Last week, the Deep End suggested that the more rightwing that some rightwingers get, the more they behave like a bunch of lefties.
The theory appears to be confirmed by Dan Hannan, who hasn’t just been reading the Morning Star, but also quotes it with approval on his Telegraph blog. But, don’t worry, there is method in this apparent madness – specifically, in noting agreement between right and left that the Eurozone is bad for ordinary people:
- “You don’t have to be a Marxist to see that the Marxist critique of the EU – that it’s an intrinsically oppressive system, taking from the many to give to the few – is accurate. Sooner or later, the revolution will come.”
For the avoidance of doubt, the ‘revolution’ that Mr Hannan is hoping for is a referendum on British membership of the EU.
He also finds common cause with the left when it comes to bail-outs for bankers:
- “When the credit crunch hit in 2008, governments around the world turned to the one set of people who, by definition, couldn’t give them disinterested advice, namely bankers. Predictably enough, the bankers solemnly assured the ministers that, unless they received colossal sums, the entire economy would collapse. I’m sure that if governments contracted out their policy on subsidising bakeries to bakers, they would also be told that handouts were vital. The bakers might even half-believe it themselves. But they would be wrong, just as the bankers were wrong.”
Hannan claims that the example of Iceland is proof of his argument, in that the Icelandic state was far too small to take on the liabilities of the Icelandic banks, but that the Icelandic economy has nevertheless come through the crisis in “healthier shape than many Eurozone economies”.
Even if one doubts whether a general collapse of the banking system in America and Europe would have been as inconsequential as the fall of the Icelandic banks, Hannan is surely right to highlight the injustice of the bail-outs:
- “Britain, the United States and other Western countries gave unprecedented sums of money to their banks. We know where the money came from but, three years on, we have little notion of where it went, or who has it now.”
Even if, for the sake of stability, we were right to bail-out the banks, one has to ask whether our leaders exacted a sufficient price from the bankers on our behalf.

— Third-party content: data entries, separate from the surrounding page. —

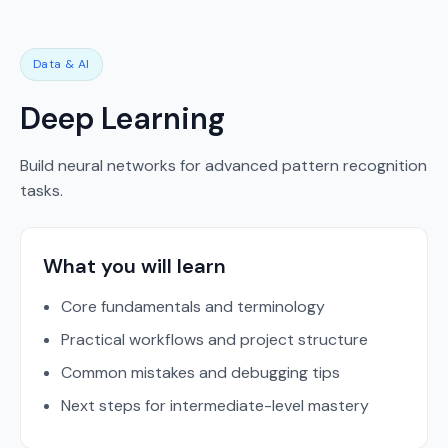
Data & AI
Deep Learning
Build neural networks for advanced pattern recognition
tasks.
What you will learn
Core fundamentals and terminology
Practical workflows and project structure
Common mistakes and debugging tips
Next steps for intermediate-level mastery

After all, what would the banks have had to pay if they had turned to the private sector for their rescue money?
According to Andrew Haldane of the Bank of England, the public subsidy provided to the banks is gargantuan:
- “For the global banking system, it may currently amount to as much as several hundreds of billions of dollars each year. By comparison, that is multiples of the global aid budget. For UK banks, the subsidy amounts to tens of billions of pound each year. That too is multiples of the overseas development budget. These are extraordinarily large, and peculiarly-directed, government transfers to one sector.”
Dan Hannan believes that the Eurozone bail-outs are as unjust as the banking bail-outs – yet there is a difference: In regard to Europe there is at least the possibility of a referendum. One day soon we may get to give our verdict on the EU, but will we ever get to give our verdict on the banks?